Nasdaq Composite also logs its first closing high since December
What’s the next catalyst to propel stocks higher from here?
The S&P 500 on Friday finished at its highest level on record — the latest development in what has been a remarkable comeback from the precipice of a bear market.
The large-cap benchmark index rose 32.05 points, or 0.5%, to end at 6,173.07 on Friday afternoon. The S&P 500 also booked its fastest-ever recovery into record territory after a decline of at least 15%, according to Dow Jones Market Data (see table below).
SOURCE: DOW JONES MARKET DATA
After plunging nearly 19% from its February peak to a low of 4,982.77 on April 8, the index has mounted a powerful comeback as President Donald Trump has softened his stance on sweeping tariffs. Meanwhile, a cooler-than-expected consumer-price index report for May, tumbling oil prices and easing tensions between Israel and Iran lifted market sentiment.
Technology stocks have been at the forefront of the market’s rebound since early April. The tech-heavy Nasdaq-100, which notched its own first record close since February on Tuesday, has popped nearly 32% since bottoming on April 8, while the S&P 500 gained 23.7% in the same period, according to FactSet data.
The Nasdaq Composite Index on Friday also finished at its first record closing high since Dec. 16, 2024. The tech-heavy index rose 105.55 points, or 0.5%, to settle at 20,273.46, according to FactSet data.
The tech-fueled rally has left the Dow Jones Industrial Average and other less tech-focused stock indexes in the dust. The 30-member Dow has only risen around 16% since early April and is still sitting 2.7% below its record high, according to FactSet.
“We’re back to where we were early in the year simply because all the really bad things that were supposed to happen under the weight of tariffs haven’t happened, and the market has just normalized the fact that the economic data has been pretty resilient,” said Brian Mulberry, client portfolio manager at Zacks Investment Management.
“With all those things being in a straight line, the market has come back to where it was in late February before all the volatility started,” he told MarketWatch in a phone interview Thursday.
While it’s very encouraging to see stocks back near record highs, there are plenty of questions on the next catalyst needed to propel them further from here, noted Paul Stanley, chief investment officer at Granite Bay Wealth Management.
With tensions in the Middle East having eased for now, market attention is also shifting back to looming domestic policies — particularly those tied to Trump’s agenda, Mulberry said.
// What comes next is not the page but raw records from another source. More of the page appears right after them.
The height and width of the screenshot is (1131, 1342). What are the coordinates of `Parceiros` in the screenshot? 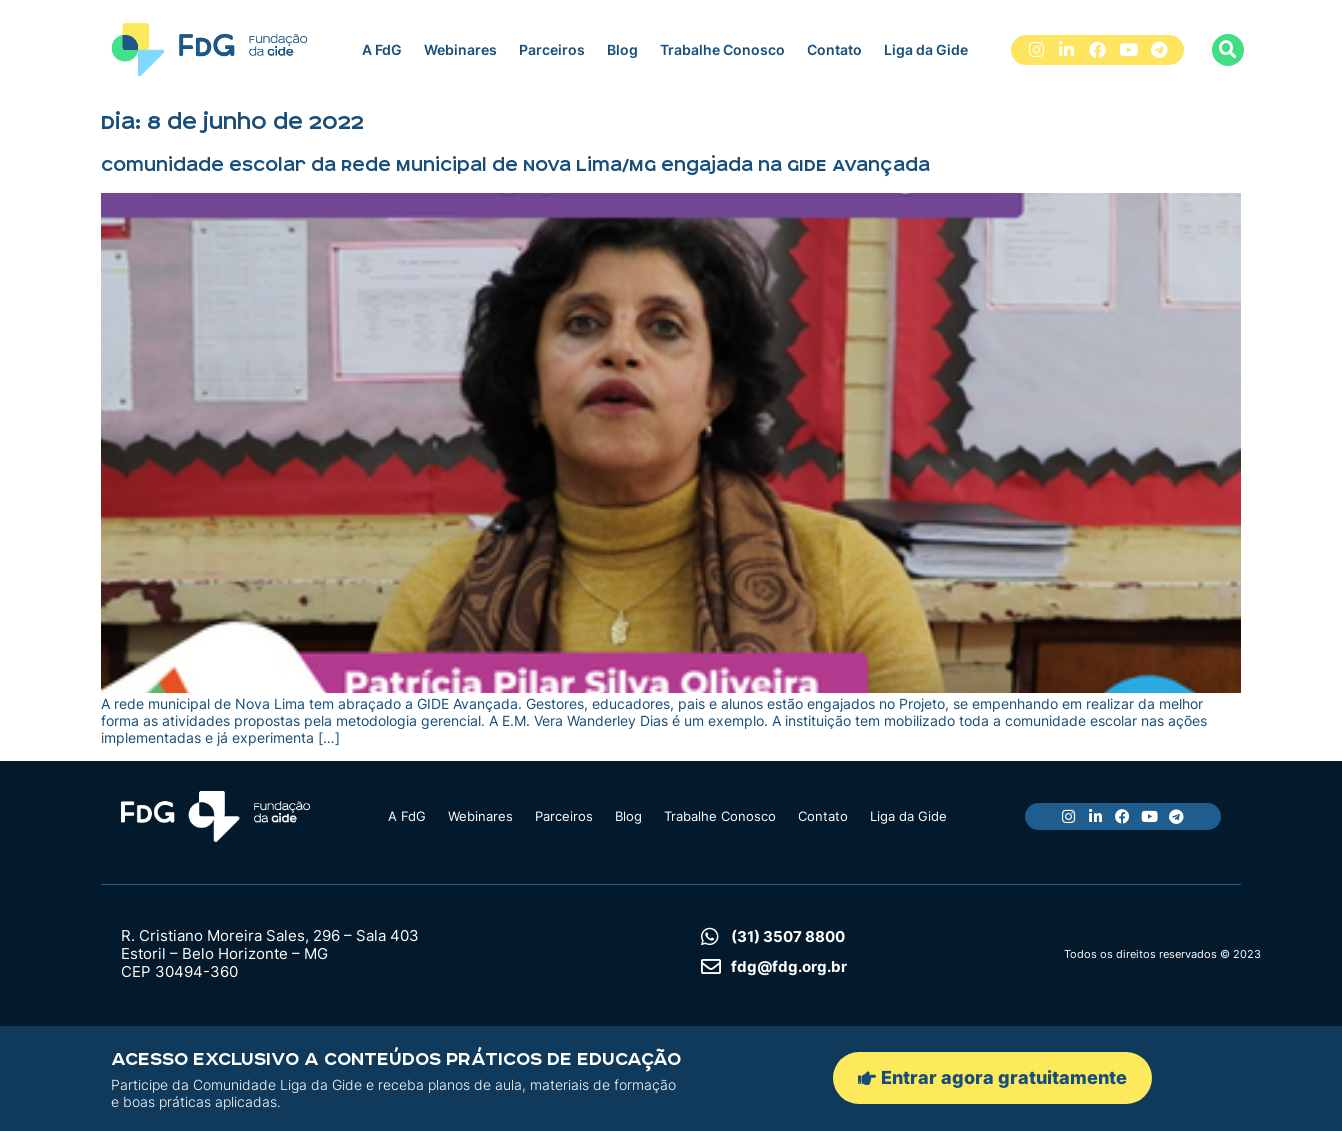 It's located at (552, 49). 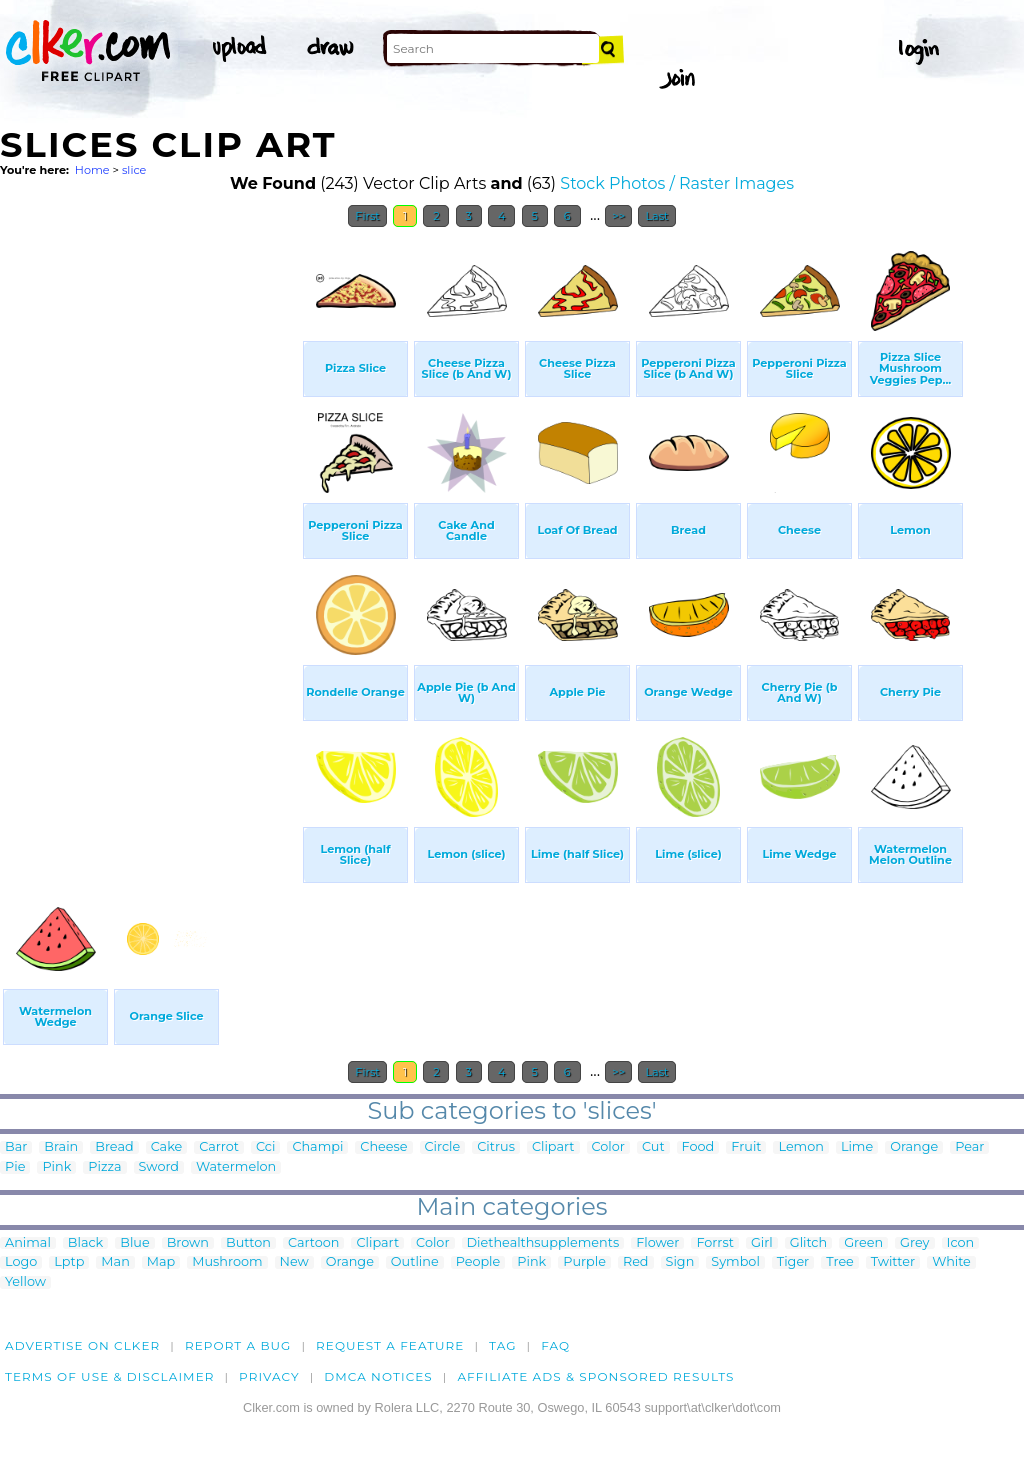 The image size is (1024, 1482). What do you see at coordinates (104, 1167) in the screenshot?
I see `Pizza` at bounding box center [104, 1167]. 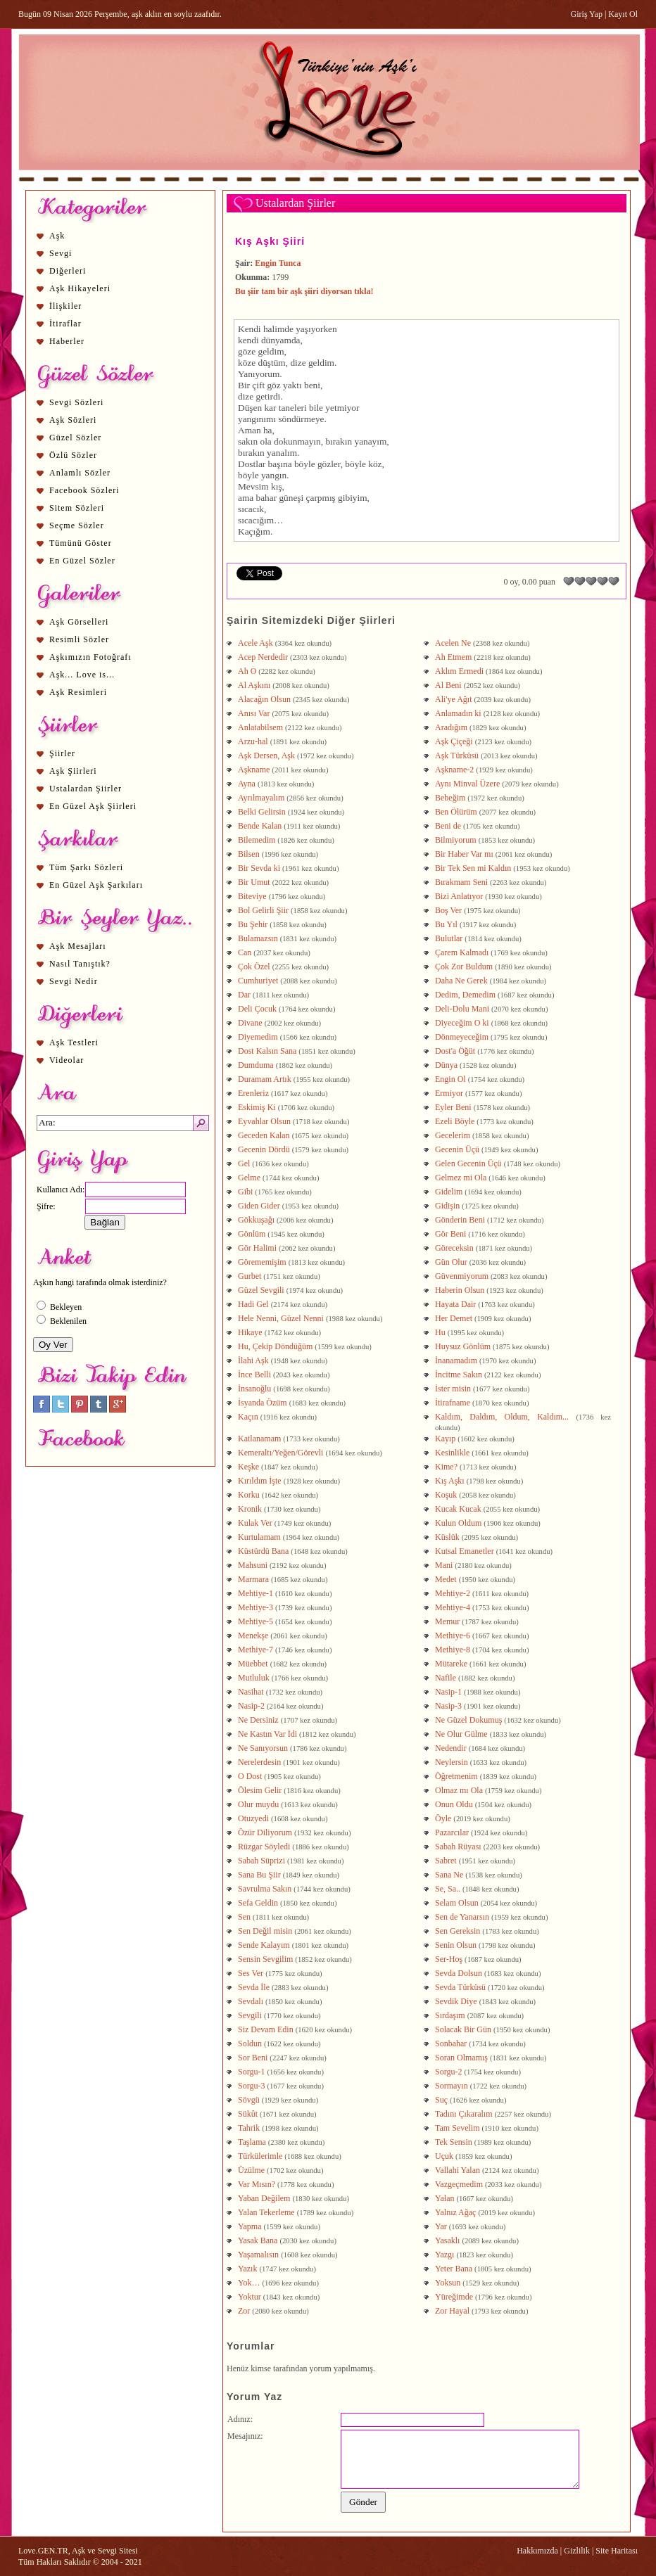 This screenshot has height=2576, width=656. I want to click on Gibi, so click(245, 1192).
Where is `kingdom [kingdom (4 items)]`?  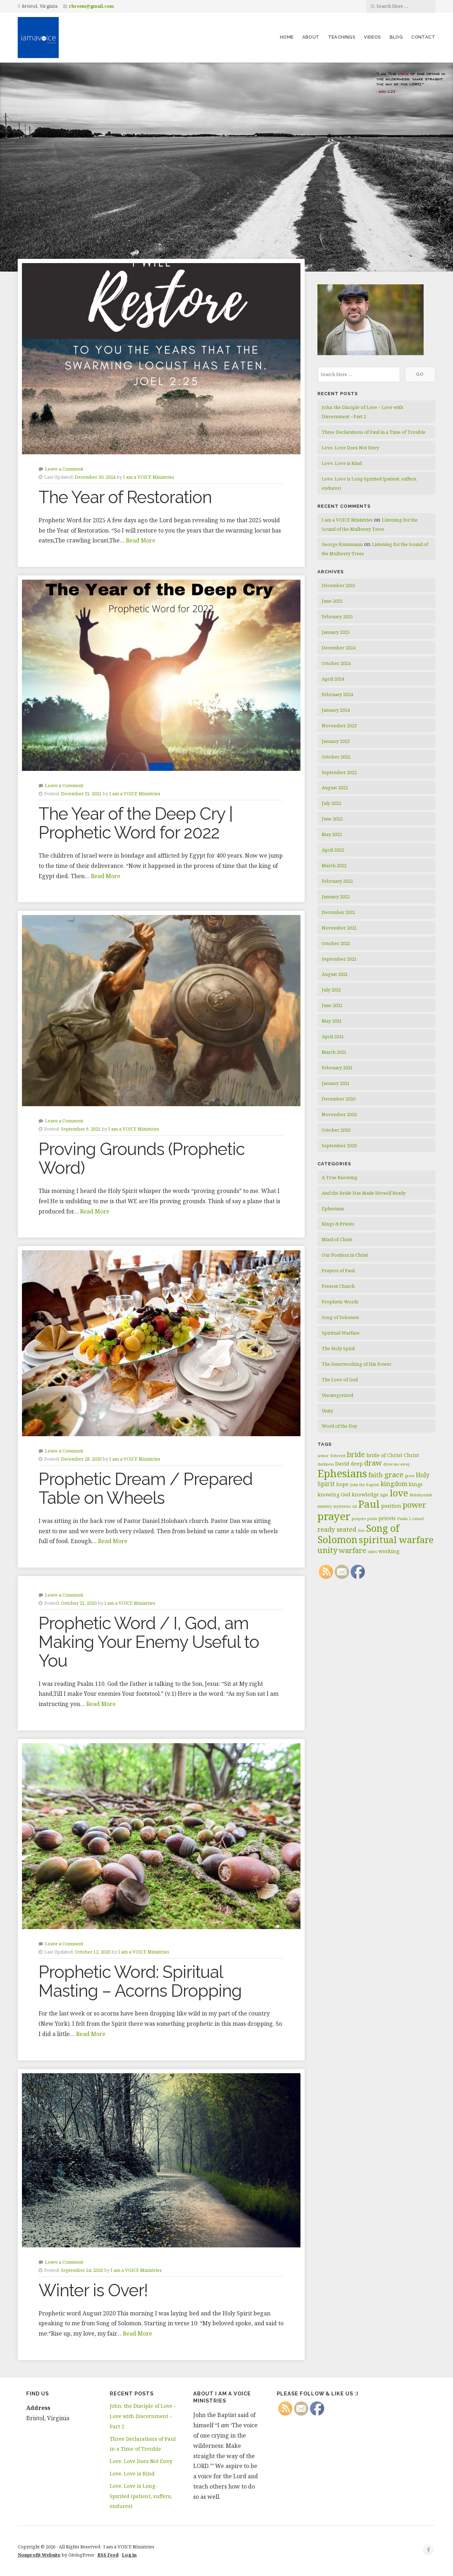 kingdom [kingdom (4 items)] is located at coordinates (393, 1483).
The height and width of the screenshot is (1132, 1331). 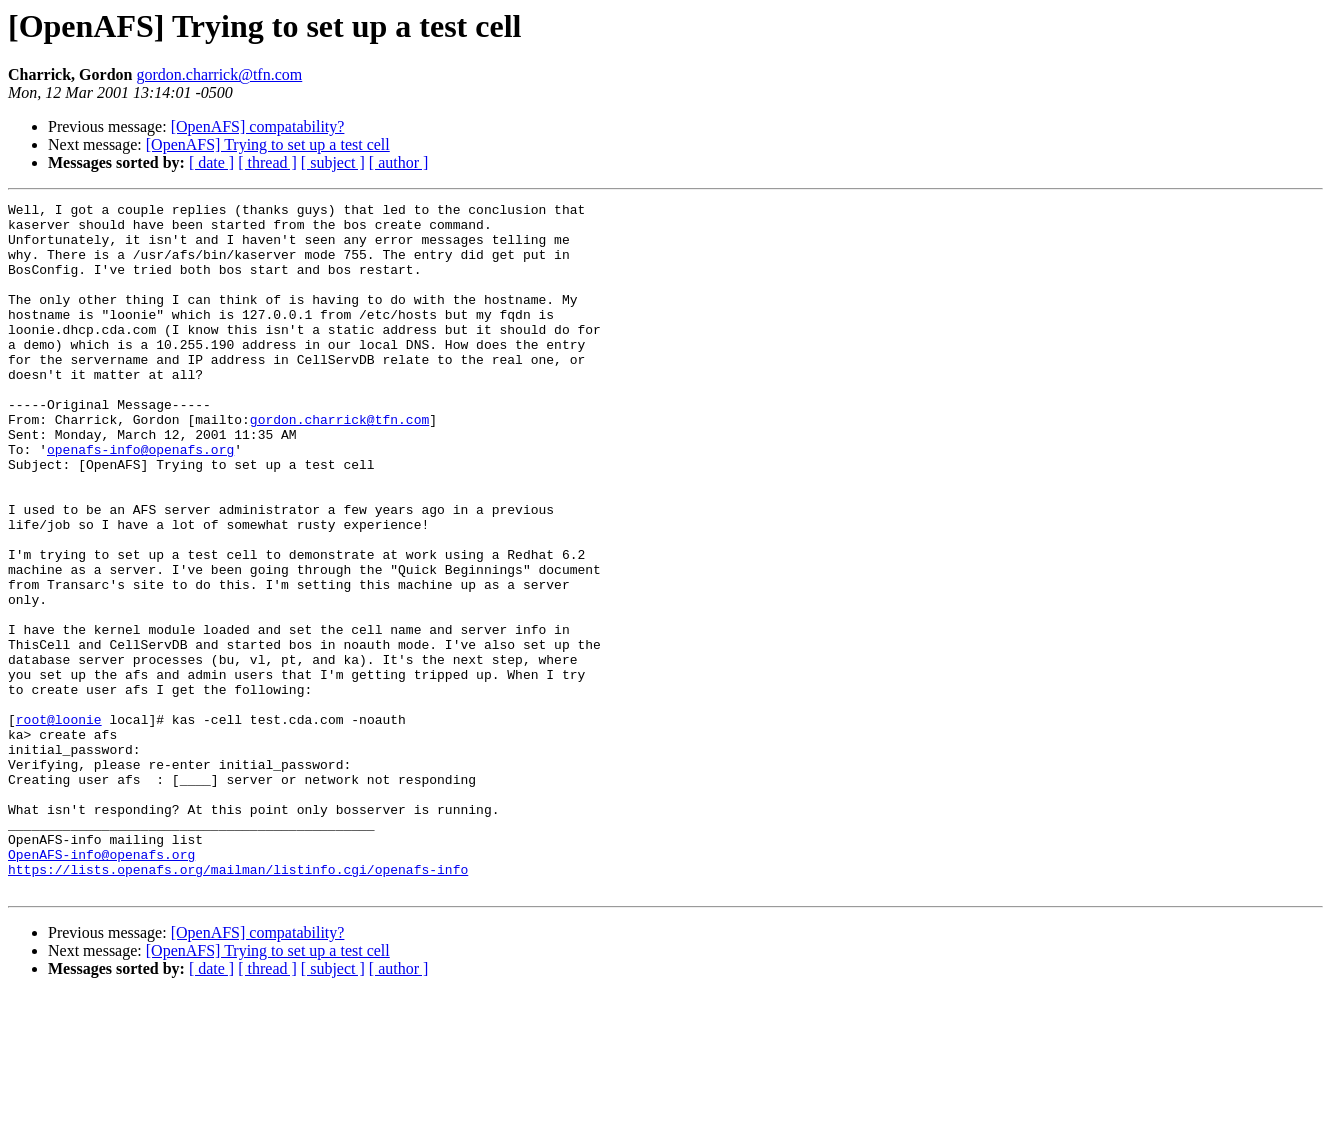 What do you see at coordinates (219, 74) in the screenshot?
I see `gordon.charrick@tfn.com` at bounding box center [219, 74].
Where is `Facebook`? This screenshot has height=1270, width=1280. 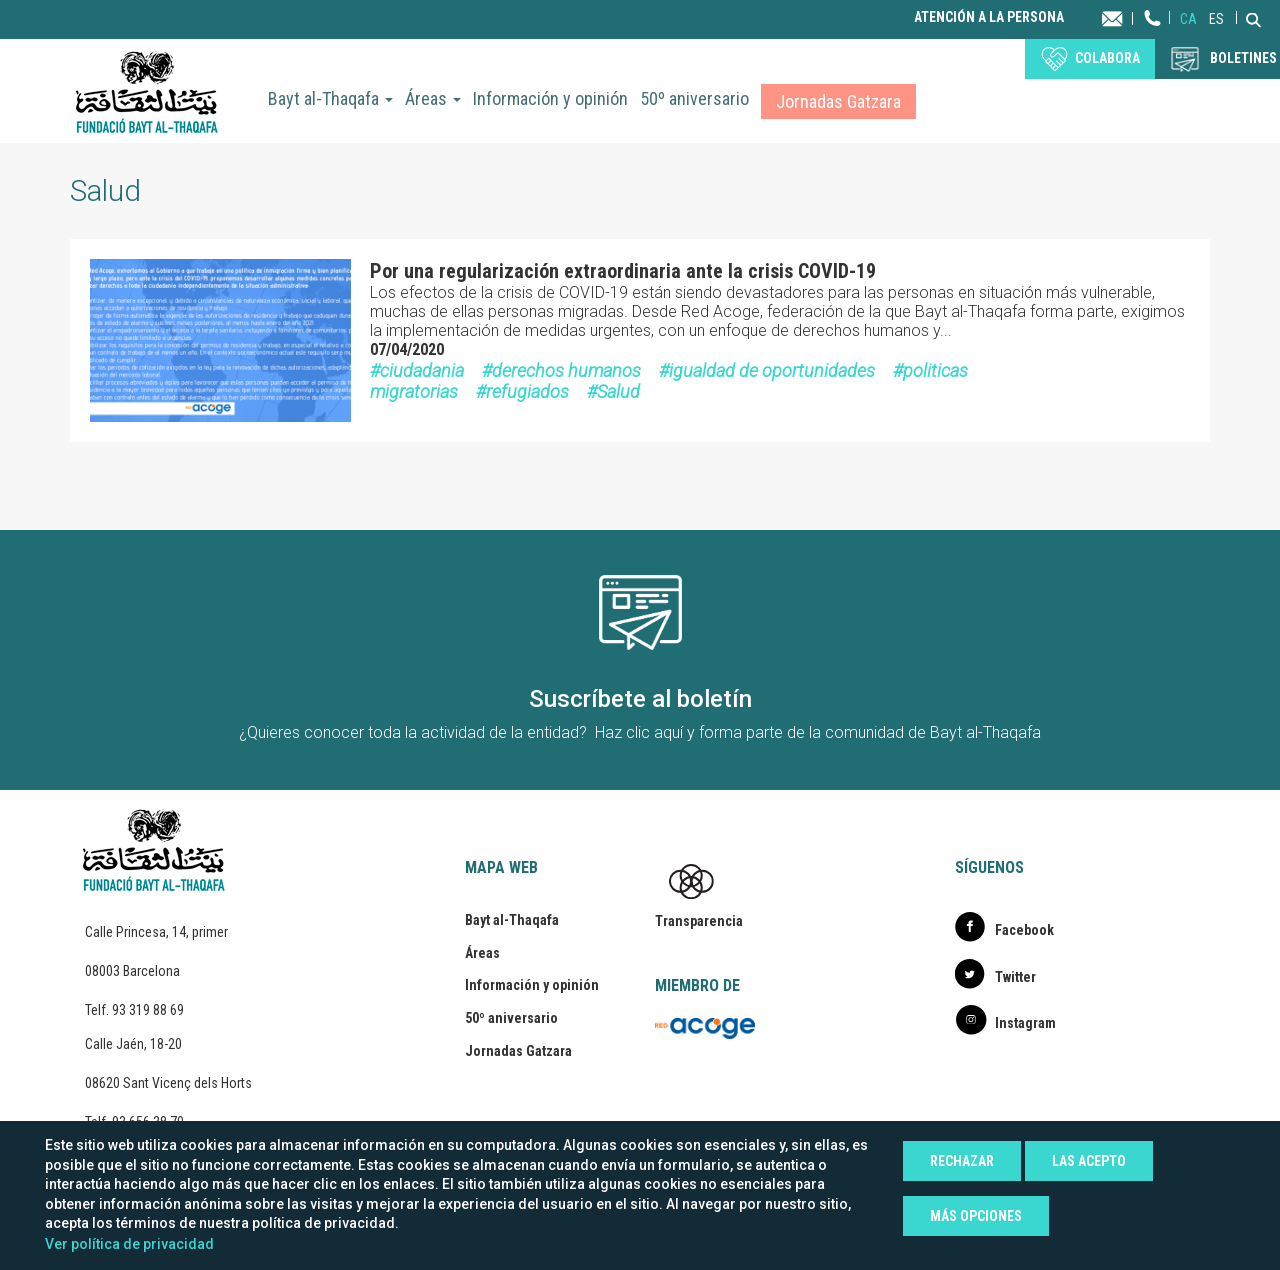 Facebook is located at coordinates (1024, 930).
For example, investors are closely monitoring the self-imposed July 4 deadline for getting Trump’s signature tax-and-spending law, the One Big Beautiful Bill Act, passed. While dialing up pressure on lawmakers, the White House recently signaled potential wiggle room on Trump’s July 9 deadline for negotiations on “reciprocal” tariffs imposed on global trading partners except for China.
Looking further ahead, the start of second-quarter earnings season in mid-July will also provide a fresh gauge for investors on “how companies have grappled with tariff uncertainty during the months of April and May,” which were months with “extreme headline risk” on tariff uncertainty, Stanley said.
U.S. stocks finished higher on Friday in volatile trading despite President Trump’s post on social media about terminating trade discussion with Canada. Earlier, the president said the U.S. and China have signed an agreement on trade, without giving further details.
The Dow gained 432.43 points, or 1%, to end at 43,819.27 on Friday. The Nasdaq Composite and the S&P 500 were each up around 0.5%, according to FactSet data.